Show every line in the records below that contains the word "recessies".

________________________

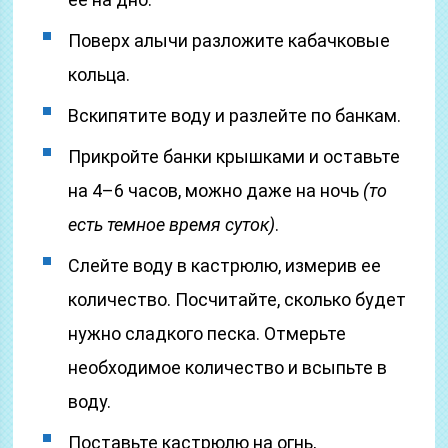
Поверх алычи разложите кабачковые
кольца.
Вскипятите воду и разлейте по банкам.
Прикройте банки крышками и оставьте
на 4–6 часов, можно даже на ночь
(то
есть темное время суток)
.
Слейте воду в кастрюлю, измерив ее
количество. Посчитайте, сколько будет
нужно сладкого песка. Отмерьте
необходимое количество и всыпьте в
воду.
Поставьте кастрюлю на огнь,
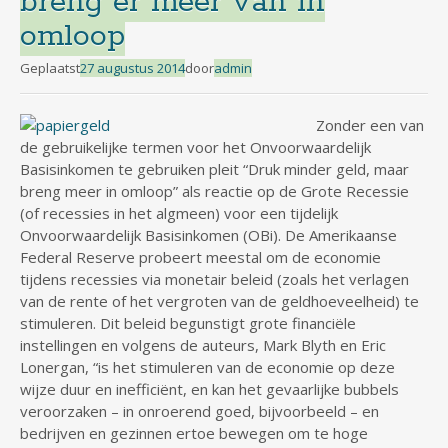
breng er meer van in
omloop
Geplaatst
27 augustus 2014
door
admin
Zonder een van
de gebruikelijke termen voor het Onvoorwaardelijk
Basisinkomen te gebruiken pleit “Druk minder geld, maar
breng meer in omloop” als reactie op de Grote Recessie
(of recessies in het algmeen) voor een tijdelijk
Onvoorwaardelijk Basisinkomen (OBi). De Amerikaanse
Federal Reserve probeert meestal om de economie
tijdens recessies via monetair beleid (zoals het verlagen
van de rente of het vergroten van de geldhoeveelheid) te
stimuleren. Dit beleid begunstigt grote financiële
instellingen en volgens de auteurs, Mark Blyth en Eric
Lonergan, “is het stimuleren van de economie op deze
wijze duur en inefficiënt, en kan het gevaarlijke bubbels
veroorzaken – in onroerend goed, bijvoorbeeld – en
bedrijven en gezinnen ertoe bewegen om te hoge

________________________

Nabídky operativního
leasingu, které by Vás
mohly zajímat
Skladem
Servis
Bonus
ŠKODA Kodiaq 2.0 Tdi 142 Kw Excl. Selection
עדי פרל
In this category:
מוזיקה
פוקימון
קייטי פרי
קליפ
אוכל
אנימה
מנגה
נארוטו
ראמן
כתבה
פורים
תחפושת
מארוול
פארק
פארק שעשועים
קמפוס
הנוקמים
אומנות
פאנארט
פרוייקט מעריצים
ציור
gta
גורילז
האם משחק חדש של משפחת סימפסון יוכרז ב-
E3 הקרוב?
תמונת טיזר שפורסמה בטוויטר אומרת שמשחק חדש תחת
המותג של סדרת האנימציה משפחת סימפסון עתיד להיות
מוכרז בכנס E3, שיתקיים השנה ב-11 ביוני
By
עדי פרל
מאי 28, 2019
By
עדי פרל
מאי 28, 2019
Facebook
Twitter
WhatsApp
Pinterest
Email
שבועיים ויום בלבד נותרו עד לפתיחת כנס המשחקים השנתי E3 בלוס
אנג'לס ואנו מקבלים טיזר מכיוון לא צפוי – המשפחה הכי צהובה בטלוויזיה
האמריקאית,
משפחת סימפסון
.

________________________

== WRITTEN SOLUTION ==
(of recessies in het algmeen) voor een tijdelijk
tijdens recessies via monetair beleid (zoals het verlagen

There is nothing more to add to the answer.